Fördermittel für die Solarthermie richtig beantragen

Die Beantragung der Förderung von Solarthermie erfolgt direkt über das BAFA. Dabei gilt seit dem 01.01.2018, den vollständige Antrag bereits vor Beginn der eigentlichen Maßnahmen zu stellen. Dies gilt sowohl für den Gebäudebestand als auch für höhere Innovations-Förderung von Solarthermie im Alt- oder Neubau.

Förderung der Solarthermie-Anlage durch die KfW

Bei der Kreditanstalt für Wiederaufbau (KfW) bekommen Sie anders als beim BAFA keine direkte Förderung der Solarthermie. Dennoch können Sie sich auch bei der KfW die Anschaffungskosten für eine Solarthermie fördern lassen. Die funktioniert in der Regel über einen Kredit oder einen Investitionszuschuss. Dafür kommen verschiedene Förderprogramme infrage. 

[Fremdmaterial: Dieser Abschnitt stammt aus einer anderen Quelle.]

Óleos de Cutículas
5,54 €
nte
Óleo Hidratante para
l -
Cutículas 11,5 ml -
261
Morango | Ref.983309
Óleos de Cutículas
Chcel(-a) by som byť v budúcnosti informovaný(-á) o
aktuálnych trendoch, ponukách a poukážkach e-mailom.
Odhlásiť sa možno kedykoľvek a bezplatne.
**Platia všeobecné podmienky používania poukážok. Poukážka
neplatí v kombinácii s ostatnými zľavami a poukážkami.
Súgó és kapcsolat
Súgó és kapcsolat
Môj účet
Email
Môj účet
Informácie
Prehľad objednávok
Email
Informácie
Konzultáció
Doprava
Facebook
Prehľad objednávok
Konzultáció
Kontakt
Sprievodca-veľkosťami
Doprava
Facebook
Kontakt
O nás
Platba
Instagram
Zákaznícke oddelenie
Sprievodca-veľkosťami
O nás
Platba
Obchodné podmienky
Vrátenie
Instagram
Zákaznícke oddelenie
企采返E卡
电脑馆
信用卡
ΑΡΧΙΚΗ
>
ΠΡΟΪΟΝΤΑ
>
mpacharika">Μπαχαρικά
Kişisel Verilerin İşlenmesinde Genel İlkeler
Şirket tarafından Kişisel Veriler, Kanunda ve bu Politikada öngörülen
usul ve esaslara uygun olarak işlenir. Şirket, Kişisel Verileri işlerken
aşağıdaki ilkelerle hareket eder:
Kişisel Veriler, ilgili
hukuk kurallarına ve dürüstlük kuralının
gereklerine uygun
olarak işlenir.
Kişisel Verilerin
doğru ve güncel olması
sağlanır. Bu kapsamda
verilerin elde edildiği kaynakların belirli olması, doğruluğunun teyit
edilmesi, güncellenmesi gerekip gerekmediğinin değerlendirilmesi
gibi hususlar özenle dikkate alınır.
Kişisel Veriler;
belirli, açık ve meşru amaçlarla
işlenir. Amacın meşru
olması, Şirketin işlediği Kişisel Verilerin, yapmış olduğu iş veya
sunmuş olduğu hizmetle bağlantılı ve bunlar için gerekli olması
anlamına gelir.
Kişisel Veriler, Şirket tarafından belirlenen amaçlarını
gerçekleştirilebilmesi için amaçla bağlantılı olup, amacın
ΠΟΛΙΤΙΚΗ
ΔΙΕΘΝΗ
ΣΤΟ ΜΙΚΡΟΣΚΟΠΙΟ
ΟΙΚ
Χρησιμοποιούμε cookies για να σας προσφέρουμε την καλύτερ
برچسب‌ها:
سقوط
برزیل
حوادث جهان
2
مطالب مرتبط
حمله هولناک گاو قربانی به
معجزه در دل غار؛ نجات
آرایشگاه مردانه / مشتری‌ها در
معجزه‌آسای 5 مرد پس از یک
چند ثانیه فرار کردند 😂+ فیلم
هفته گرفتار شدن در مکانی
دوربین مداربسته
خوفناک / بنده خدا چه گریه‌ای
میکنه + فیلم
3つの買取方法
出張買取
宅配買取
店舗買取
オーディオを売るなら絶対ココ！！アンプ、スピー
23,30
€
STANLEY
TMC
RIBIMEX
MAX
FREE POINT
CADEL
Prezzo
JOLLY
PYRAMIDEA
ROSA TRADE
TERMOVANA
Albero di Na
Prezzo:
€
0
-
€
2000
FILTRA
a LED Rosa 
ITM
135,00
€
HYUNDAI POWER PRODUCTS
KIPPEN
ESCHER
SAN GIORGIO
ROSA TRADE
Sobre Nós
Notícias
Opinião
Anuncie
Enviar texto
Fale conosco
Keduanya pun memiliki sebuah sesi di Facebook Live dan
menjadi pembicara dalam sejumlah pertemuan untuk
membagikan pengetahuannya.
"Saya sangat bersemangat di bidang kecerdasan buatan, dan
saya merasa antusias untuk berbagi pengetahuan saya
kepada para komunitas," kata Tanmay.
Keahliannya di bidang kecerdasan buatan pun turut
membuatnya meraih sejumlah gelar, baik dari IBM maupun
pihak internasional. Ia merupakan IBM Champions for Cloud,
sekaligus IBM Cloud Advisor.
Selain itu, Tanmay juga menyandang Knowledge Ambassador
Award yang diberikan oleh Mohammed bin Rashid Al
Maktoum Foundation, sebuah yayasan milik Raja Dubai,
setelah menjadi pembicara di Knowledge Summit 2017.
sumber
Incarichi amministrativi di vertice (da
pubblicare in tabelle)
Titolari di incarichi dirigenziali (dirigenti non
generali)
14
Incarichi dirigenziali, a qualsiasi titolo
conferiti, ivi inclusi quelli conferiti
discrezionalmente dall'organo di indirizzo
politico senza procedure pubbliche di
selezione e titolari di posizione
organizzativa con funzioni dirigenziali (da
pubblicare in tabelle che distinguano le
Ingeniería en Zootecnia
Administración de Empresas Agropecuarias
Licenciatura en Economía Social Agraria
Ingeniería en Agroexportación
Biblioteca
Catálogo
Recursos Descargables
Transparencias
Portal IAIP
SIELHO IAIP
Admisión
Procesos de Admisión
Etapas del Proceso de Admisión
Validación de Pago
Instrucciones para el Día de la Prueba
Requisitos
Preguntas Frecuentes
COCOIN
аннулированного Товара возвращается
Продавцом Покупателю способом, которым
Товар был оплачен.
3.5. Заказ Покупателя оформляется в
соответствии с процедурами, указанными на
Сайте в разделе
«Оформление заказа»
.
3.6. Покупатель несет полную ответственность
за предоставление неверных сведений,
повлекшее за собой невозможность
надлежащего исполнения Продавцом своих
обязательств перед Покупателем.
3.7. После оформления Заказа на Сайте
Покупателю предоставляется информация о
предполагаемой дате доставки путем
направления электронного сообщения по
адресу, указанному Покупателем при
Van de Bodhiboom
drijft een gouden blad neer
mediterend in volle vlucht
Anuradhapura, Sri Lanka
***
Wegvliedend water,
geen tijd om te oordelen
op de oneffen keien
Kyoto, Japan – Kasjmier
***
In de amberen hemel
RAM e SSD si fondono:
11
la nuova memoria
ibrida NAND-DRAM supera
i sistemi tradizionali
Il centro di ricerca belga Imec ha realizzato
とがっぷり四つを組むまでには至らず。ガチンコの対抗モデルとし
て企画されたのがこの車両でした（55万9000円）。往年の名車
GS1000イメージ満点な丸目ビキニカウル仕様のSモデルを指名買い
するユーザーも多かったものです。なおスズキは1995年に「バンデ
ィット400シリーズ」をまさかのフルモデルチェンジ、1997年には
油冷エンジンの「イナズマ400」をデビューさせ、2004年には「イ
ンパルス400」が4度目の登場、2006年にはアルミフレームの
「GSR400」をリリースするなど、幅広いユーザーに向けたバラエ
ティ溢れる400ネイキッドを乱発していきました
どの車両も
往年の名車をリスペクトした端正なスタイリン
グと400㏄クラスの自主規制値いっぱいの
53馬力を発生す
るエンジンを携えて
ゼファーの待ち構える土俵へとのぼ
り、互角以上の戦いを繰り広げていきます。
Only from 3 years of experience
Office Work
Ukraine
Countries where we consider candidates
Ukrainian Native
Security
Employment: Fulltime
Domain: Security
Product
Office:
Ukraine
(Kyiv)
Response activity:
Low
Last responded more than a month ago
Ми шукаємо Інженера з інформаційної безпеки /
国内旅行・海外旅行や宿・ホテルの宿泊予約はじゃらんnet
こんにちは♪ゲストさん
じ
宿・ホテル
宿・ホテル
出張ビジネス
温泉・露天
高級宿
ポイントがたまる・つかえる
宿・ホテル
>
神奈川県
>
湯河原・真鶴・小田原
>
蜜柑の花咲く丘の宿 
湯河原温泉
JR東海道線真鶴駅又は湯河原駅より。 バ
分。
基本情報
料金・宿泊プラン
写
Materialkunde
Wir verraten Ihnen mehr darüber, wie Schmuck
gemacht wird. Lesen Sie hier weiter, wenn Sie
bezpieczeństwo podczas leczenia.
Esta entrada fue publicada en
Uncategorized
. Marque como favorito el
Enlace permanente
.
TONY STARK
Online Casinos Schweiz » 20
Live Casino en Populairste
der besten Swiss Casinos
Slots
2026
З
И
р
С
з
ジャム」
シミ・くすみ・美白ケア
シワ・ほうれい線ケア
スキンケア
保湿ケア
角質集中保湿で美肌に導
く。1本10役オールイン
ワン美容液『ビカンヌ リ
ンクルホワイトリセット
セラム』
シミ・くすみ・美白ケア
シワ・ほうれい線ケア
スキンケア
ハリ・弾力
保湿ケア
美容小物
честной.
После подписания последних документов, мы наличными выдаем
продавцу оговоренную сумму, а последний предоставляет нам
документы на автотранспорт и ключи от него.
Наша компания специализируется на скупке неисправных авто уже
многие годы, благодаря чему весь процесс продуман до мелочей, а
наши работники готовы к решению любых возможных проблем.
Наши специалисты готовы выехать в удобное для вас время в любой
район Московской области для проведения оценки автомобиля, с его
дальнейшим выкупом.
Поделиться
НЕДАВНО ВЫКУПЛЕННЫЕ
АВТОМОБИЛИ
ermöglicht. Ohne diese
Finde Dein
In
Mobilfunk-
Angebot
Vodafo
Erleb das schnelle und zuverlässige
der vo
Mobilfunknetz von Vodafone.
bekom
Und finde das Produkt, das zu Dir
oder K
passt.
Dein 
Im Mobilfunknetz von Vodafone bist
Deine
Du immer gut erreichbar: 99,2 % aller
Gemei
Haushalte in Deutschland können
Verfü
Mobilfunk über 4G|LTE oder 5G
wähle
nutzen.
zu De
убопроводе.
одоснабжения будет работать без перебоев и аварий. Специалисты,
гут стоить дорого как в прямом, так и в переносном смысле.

Förderung mit dem KfW-Ergänzungskredit

Seit März 2013 haben Anlagenbesitzer die Möglichkeit, Förderungen durch das BAFA mit denen der KfW zu kombinieren. Dies ermöglicht das Programm 167 "Energieeffizient Sanieren - Ergänzungskredit" und bietet die Option, einen Kredit von bis zu 50.000 Euro pro Wohneinheit in Anspruch zu nehmen. Auch wenn Sie die Fördermittel in diesem Falle kombinieren dürfen, sollten die Förderungen die Gesamtkosten der Maßnahmen nicht übersteigen. 

Weitere Eckdaten zum Ergänzungskredit:

  • Zinssatz von 2,02 Prozent
  • Laufzeit 10 Jahre
  • ersten zwei Jahre sind tilgungsfrei

Weitere Förderprogramme der KfW

Neben diesem Ergänzungskredit können Sie Ihre Solarthermie-Anlage auch im Rahmen von "Energieeffizient Sanieren" - die Programme 151 und 430 - fördern lassen. Diese Mittel werden jedoch nur gewährt, wenn die Anlage die Energieeffizenz des Gebäudes steigert oder damit ein KfW-Standard erreicht werden kann. Im Übrigen können Sie ebenso beim Kauf eines bereits sanierten Hauses diesen zinsgünstigen Kredit (151) bekommen. 

Der Investitionszuschuss ist an dieselben Voraussetzungen geknüpft und umfasst zehn Prozent der Kosten bis zu maximal 5.000 Euro der Anschaffungskosten je Wohneinheit. 

Heizung.de Autor Alexander Rosenkranz

Fazit von Alexander Rosenkranz

Eine Solaranlage nutzt die kostenfreie Energie der Sonne für Heizung und Warmwasser. Das senkt die monatlichen Heizkosten, schont fossile Energieträger und entlastet dazu auch die Umwelt. Drei Gründe für die hohe Förderung von Solarthermie, die es über das Bundesamt für Wirtschaft und Ausfuhrkontrolle (BAFA) gibt. Hausbesitzer profitieren dabei von einmaligen Zuschüssen, von mindestens 500 Euro bei Warmwasser-Solaranlagen und mindestens 2.000 Euro für eine Solarheizung.